La Sindone di Arquata. La Sindone è uno dei più potenti talismani della Cristianità. La parola “talismano” va intesa in senso etimologico: deriva dal greco télesma (rito religioso) e indica un oggetto al quale si attribuisce grande potere.

La navata di destra della chiesa in fondo alla quale era l’altare di San Carlo Borromeo e la teca della Sindone, decorata da «cento lumi», come quelli che la accom­pagnavano durante le proces­sioni in occasione di carestie, siccità e guerre.
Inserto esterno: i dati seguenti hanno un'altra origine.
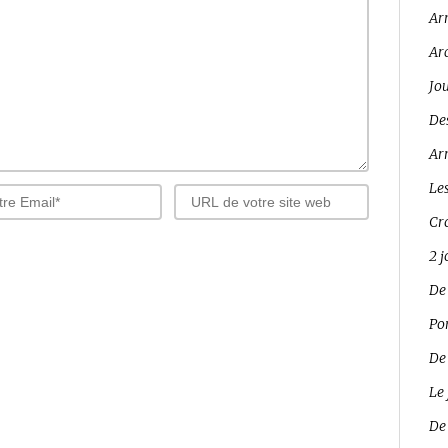
Ar
Ar
Jo
Des
Arr
Les
Cro
2 
De
Pon
De
Le 
De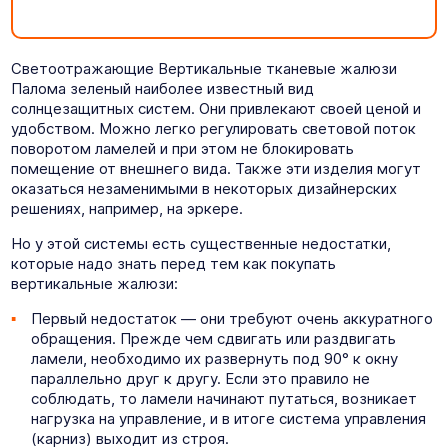
Светоотражающие Вертикальные тканевые жалюзи
Палома зеленый наиболее известный вид
солнцезащитных систем. Они привлекают своей ценой и
удобством. Можно легко регулировать световой поток
поворотом ламелей и при этом не блокировать
помещение от внешнего вида. Также эти изделия могут
оказаться незаменимыми в некоторых дизайнерских
решениях, например, на эркере.
Но у этой системы есть существенные недостатки,
которые надо знать перед тем как покупать
вертикальные жалюзи:
Первый недостаток — они требуют очень аккуратного
обращения. Прежде чем сдвигать или раздвигать
ламели, необходимо их развернуть под 90° к окну
параллельно друг к другу. Если это правило не
соблюдать, то ламели начинают путаться, возникает
нагрузка на управление, и в итоге система управления
(карниз) выходит из строя.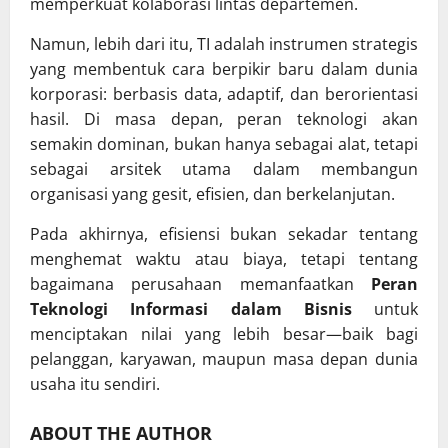
memperkuat kolaborasi lintas departemen.
Namun, lebih dari itu, TI adalah instrumen strategis
yang membentuk cara berpikir baru dalam dunia
korporasi: berbasis data, adaptif, dan berorientasi
hasil. Di masa depan, peran teknologi akan
semakin dominan, bukan hanya sebagai alat, tetapi
sebagai arsitek utama dalam membangun
organisasi yang gesit, efisien, dan berkelanjutan.
Pada akhirnya, efisiensi bukan sekadar tentang
menghemat waktu atau biaya, tetapi tentang
bagaimana perusahaan memanfaatkan
Peran
Teknologi Informasi dalam Bisnis
untuk
menciptakan nilai yang lebih besar—baik bagi
pelanggan, karyawan, maupun masa depan dunia
usaha itu sendiri.
ABOUT THE AUTHOR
Una volta accettata l’autenticità del reperto torinese, era coerente la creazione di copie, per la venerazione dei fedeli. Esistono diverse copie della Sindone (ce ne sono anche in un monastero canadese, in uno statunitense e in Messico), tutte in positivo, mentre l’im­ma­gine originale è come un negativo fotografico. Se ne conoscono 36 datate e 34 (tra le quali quella arquatana) senza la data: in totale, sono 70, delle quali 40 in Italia. Sono opera di artisti ignoti che riproducevano su teli lunghi più di 4 metri e larghi 60 centimetri circa, l’imma­gine di una figura umana sia in vista frontale sia dorsale e le tracce ematiche delle ferite inferte du­rante la Passione (prima la flagellazione, poi la crocifissione). Una delle copie è quella di Arquata, considerata, insieme con il crocifisso ligneo (sec. XIII, anch’esso attualmente in deposito nella Cappella del Cri­velli), un simbolo potente al quale chiedere l’esaudimento di grazie.

Il soffitto ligneo a cassettoni della chiesa di San Francesco a Borgo di Arquata. A destra, gli effetti della prima scossa (agosto 2016)
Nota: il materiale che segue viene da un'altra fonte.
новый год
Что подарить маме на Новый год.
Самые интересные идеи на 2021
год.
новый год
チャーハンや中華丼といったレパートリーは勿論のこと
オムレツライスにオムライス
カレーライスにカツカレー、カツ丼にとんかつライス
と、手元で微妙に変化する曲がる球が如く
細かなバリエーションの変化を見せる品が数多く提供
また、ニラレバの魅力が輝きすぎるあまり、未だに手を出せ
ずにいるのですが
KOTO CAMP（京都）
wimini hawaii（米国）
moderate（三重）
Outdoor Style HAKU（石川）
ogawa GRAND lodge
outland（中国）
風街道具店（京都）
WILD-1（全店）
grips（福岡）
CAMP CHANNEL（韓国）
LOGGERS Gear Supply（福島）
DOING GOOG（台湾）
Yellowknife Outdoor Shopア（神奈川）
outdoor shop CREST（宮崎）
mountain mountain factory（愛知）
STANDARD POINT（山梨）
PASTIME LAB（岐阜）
La copia della Sindone arquatana fu messa a contatto diretto, una seconda volta, con l’ori­ginale (il Sacro Lino di Torino) nel 1931, in occasione della sua ostensione. I contatti tra reliquie rafforzano la “potenza” delle riproduzioni: secondo le convinzioni cristiane, il reperto ori­ginale trasmette parte delle sue proprietà alla copia già nell’atto della riproduzione e, successivamente, si rinnova al contatto.
Il ritrovamento della Sindone di Arquata è relativamente recente, come precisa lo “Studio multidisciplinare della Sindone di Arquata del Tronto EX­TRACTUM AB ORIGINALI” (ENEA, 2015): «Durante i lavori di restauro della chiesa di S. Francesco presso Borgo di Arquata del Tronto, in provincia di Ascoli Piceno, nel 1980 viene ritrovata una doppia urna di legno dorato, celata nella nicchia di un altare». Nell’urna, c’era il telo sacro.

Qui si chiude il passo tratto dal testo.